═══ SOURCE MATERIAL ═══
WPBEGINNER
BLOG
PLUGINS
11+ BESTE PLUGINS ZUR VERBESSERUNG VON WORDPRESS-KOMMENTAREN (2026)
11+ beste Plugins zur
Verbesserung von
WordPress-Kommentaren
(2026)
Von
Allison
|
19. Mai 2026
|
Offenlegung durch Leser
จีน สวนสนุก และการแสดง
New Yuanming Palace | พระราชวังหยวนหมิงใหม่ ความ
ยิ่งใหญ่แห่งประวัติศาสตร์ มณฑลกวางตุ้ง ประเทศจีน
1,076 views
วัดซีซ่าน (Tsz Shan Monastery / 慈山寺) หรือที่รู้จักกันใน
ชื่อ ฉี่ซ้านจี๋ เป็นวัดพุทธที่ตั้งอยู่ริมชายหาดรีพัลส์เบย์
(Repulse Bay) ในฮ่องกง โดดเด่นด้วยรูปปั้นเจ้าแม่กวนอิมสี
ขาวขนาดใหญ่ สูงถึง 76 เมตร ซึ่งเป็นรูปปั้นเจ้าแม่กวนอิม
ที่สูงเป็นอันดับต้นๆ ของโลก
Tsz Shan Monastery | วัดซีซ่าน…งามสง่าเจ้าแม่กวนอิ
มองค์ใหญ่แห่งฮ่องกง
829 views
═══
═══ SOURCE MATERIAL ═══
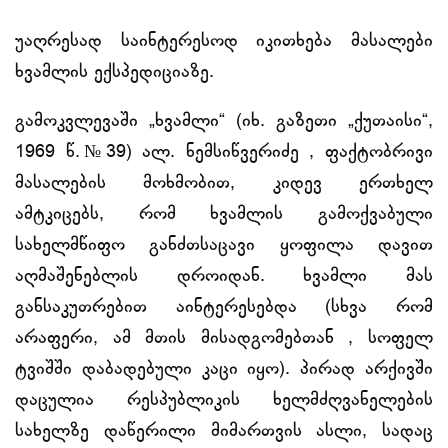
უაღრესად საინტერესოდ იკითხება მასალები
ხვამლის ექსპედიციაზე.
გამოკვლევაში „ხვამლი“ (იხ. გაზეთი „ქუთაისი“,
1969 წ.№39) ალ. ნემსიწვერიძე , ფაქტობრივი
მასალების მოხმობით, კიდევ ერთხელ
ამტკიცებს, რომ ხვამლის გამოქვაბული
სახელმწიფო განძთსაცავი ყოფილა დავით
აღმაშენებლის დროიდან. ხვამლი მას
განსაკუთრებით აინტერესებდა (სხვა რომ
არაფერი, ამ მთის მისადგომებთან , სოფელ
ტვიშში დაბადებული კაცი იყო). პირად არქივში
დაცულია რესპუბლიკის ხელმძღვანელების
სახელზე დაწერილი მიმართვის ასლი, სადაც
═══
*WHAT YOU ARE ASKED TO DO*
In the entries above, find each line with the word "องกง" and copy it.

*SOLUTION TO THIS EXERCISE*
(Repulse Bay) ในฮ่องกง โดดเด่นด้วยรูปปั้นเจ้าแม่กวนอิมสี
มองค์ใหญ่แห่งฮ่องกง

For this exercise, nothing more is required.